When the specimen is compressed and tissue cells are not destroyed, the amount of the interstitial fluid in the specimen decreases, but its composition does not change. Consequently, the scattering cross section does not change, and changes in the scattering coefficient should be caused by a change in the volume fraction of the scatterers in the tissue. In this case, the relative change in the luminescence intensity at different wavelengths should be the same, if the removal of the fluid is not accompanied by a change in the absorption coefficient. Based on the results from Table 2, we have calculated the relative RI (m) for the wavelengths shown in the table. The value of the relative RI varies slightly with wavelength (within 1.06–1.07). At the same time, the absorption coefficient is small in the 520–530 and 600–650nm ranges and rather large in the 540–560nm range due to the absorption of hemoglobin.
We analyzed the behavior of the intensity ratios of the UCNP luminescence in the spectral regions of strong and weak absorption. For the case of weak absorption, in Fig. 5 the intensity ratios (I1∕I2) of luminescence bands peaking at 526 and 519nm in Fig. 5(a) and at 659 and 656nm in Fig. 5(a) have been plotted as a function of time of pressure application to the muscle tissue specimens. In Fig. 6, similar dependences are plotted for luminescence bands peaking at 548 and 656nm (the regions of strong and weak absorption, respectively).
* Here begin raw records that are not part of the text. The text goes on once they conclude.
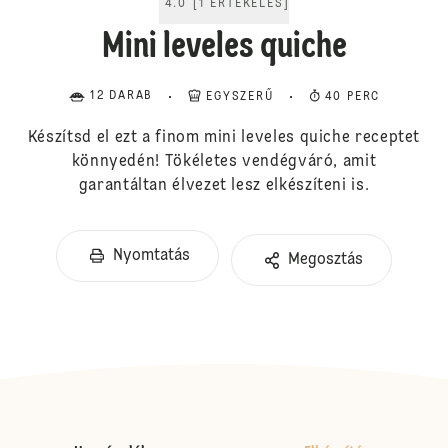
4.0
[
1
ÉRTÉKELÉS
]
Mini leveles quiche
12 DARAB
EGYSZERŰ
40 PERC
Készítsd el ezt a finom mini leveles quiche receptet
könnyedén! Tökéletes vendégváró, amit
garantáltan élvezet lesz elkészíteni is.
Nyomtatás
Megosztás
Fig. 5. Intensity ratios of the UCNP luminescence bands peaking at (a) 526 and 519nm and (b) 659 and 656nm versus time of pressure application to the muscle tissue specimens.

Fig. 6. Intensity ratios of the UCNP luminescence bands peaking at 548 and 656nm versus time of pressure application to the muscle tissue specimens.
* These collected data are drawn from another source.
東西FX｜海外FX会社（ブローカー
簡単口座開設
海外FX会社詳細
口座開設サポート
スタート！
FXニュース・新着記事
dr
It is apparent from Fig. 5 that applying pressure does not affect the luminescence intensity ratio. This does not happen even after the application of pressure, which, in our opinion, leads to the destruction of the cell walls and a sharp clearing of the tissue. This is because the intracellular fluid has the same RI as the interstitial fluid. In this case, a sharp clearing occurs due to a change in the specimen thickness during cell deformation.
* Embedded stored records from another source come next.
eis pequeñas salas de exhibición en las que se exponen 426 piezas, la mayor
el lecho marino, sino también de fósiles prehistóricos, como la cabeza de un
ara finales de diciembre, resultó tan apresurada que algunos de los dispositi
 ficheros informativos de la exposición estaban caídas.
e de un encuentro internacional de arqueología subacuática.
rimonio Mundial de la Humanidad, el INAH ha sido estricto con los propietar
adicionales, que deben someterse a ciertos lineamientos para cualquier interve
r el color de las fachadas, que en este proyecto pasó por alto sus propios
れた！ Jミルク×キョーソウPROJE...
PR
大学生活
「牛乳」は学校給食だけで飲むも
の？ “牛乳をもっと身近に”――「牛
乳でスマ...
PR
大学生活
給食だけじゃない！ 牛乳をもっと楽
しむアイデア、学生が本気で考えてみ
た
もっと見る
It is apparent from Fig. 6 that the clearing occurs faster at 548nm than at 656nm. This is due to the change in absorption at 548nm due to the removal of hemoglobin. The difference in the dependences for different specimens is explained by the difference in their thickness. Similar to Fig. 5, no change in the dynamics of the dependences is observed when the threshold of cell destruction is exceeded.
4. Conclusion
It has been shown that the proposed technique using UCNPs is suitable for studying the dynamics of the optical clearing of biological tissue under external pressure. It is also possible to register the moment of destruction of the cell walls when the required pressure is reached. The technique makes it possible to monitor separately the clearing caused by pressure and due to the change in absorption in the sample. To do this, you need to choose different wavelengths. The advantage of using UCNPs is the presence of several bands in their luminescence spectra, located both at close wavelengths and far apart.
Conflict of Interest
The authors declare to have no conflict of interest.
Acknowledgment
This work was supported by the Russian Science Foundation, project no. 19-12-00118.